• _Aim of the task_:
Filter the entries for lines with the word "defense".

━━ Input ━━

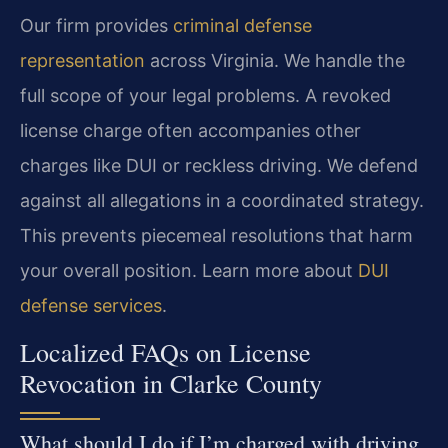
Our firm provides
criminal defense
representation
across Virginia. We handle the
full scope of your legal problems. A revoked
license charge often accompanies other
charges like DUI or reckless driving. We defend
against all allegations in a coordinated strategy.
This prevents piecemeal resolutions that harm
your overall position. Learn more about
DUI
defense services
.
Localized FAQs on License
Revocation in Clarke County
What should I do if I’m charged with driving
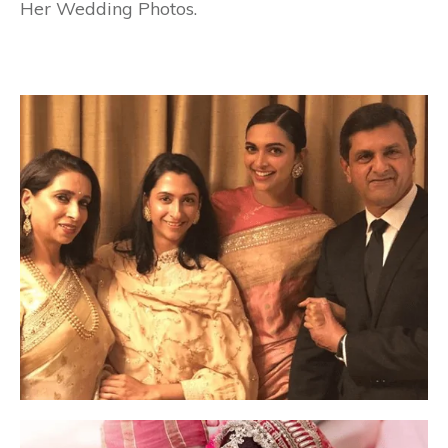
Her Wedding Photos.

━━━
━━ Input ━━

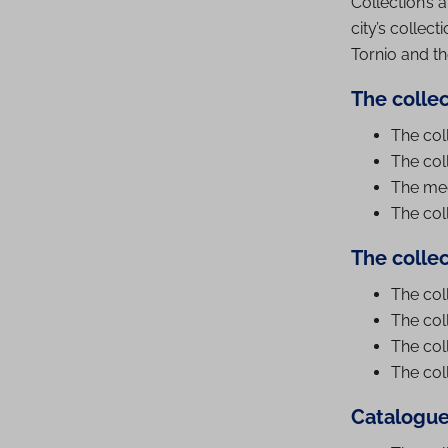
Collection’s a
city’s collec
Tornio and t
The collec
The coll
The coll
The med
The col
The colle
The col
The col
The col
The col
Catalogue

━━━
━━ Input ━━

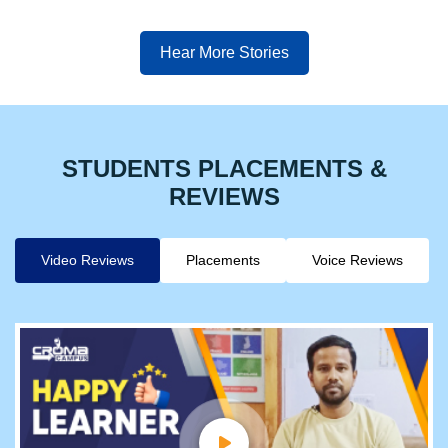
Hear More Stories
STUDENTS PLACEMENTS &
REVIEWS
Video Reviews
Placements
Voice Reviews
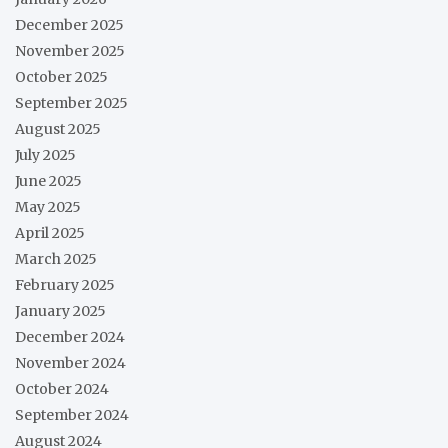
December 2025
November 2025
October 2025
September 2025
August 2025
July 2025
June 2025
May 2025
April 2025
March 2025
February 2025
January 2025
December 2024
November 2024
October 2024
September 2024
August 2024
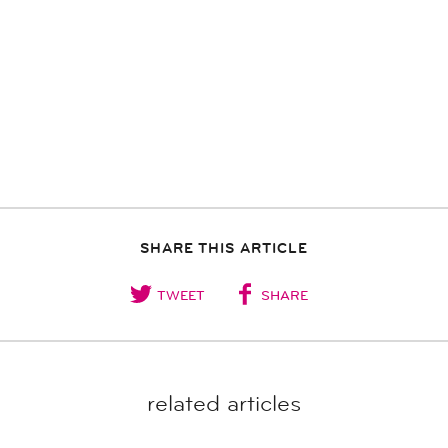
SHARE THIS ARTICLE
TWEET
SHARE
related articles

━━━

• _Result of the exercise_:
criminal defense
defense services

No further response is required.